## Data supplied
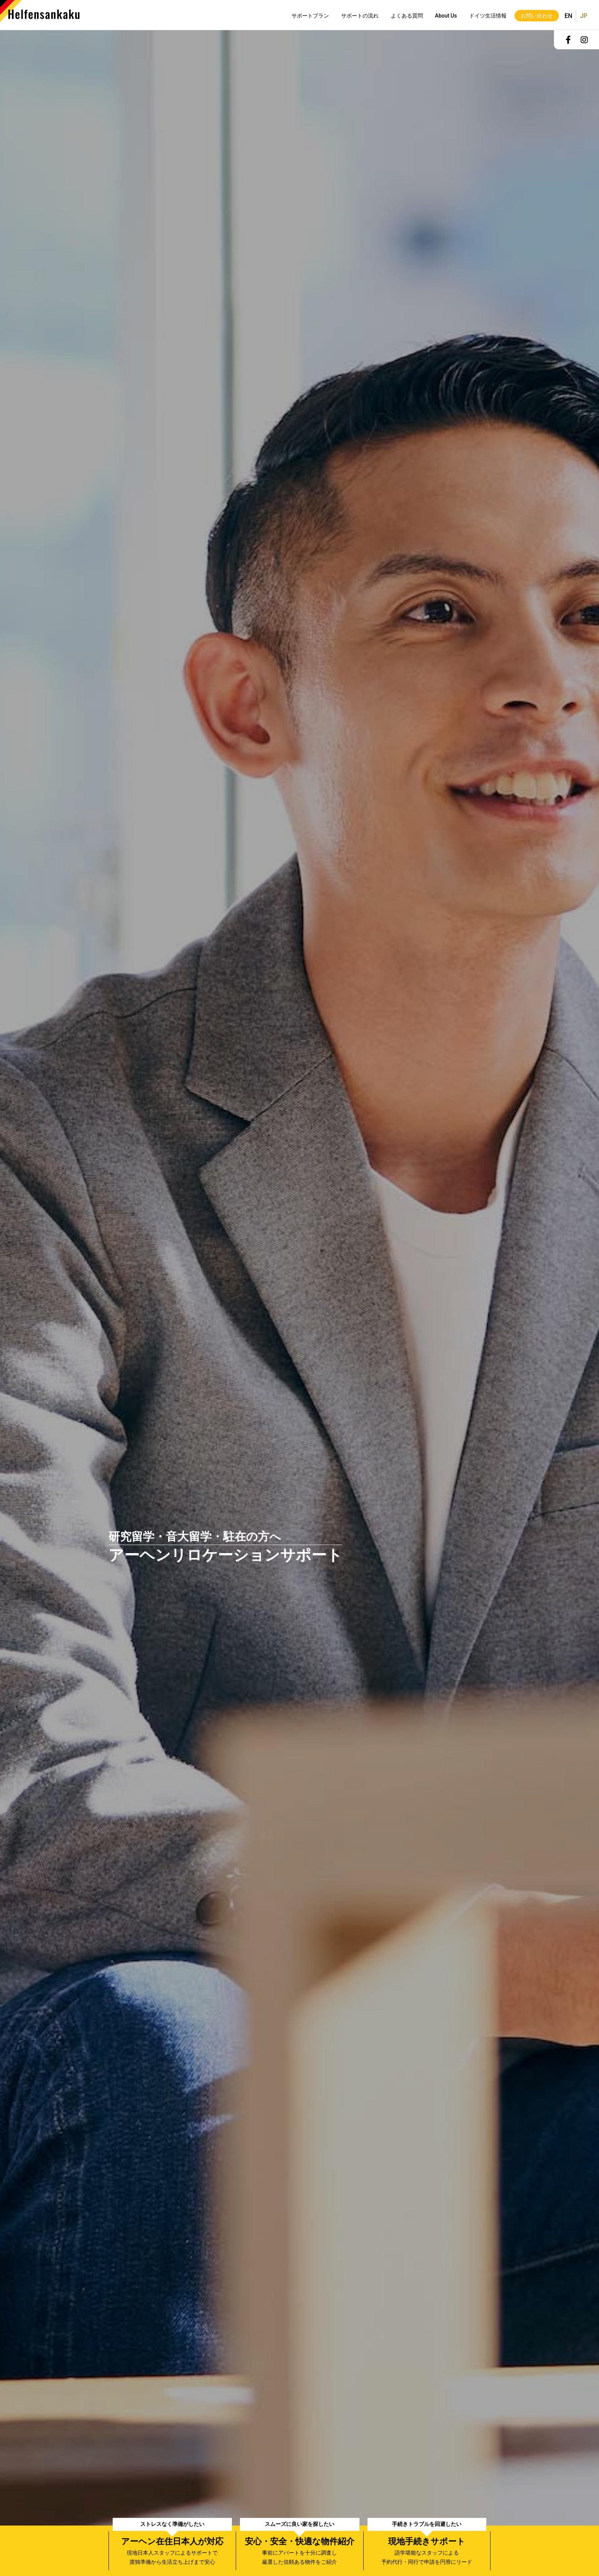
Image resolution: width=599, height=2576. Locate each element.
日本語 (582, 16)
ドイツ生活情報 (488, 16)
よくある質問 (407, 16)
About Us (446, 16)
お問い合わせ (537, 16)
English (568, 13)
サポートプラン (310, 16)
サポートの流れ (360, 16)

## Exercise aim
Print each line above exactly as it appears, excluding all images.

## Result
Image resolution: width=599, height=2576. Locate each element.
日本語 (582, 16)
ドイツ生活情報 (488, 16)
よくある質問 (407, 16)
About Us (446, 16)
お問い合わせ (537, 16)
English (568, 13)
サポートプラン (310, 16)
サポートの流れ (360, 16)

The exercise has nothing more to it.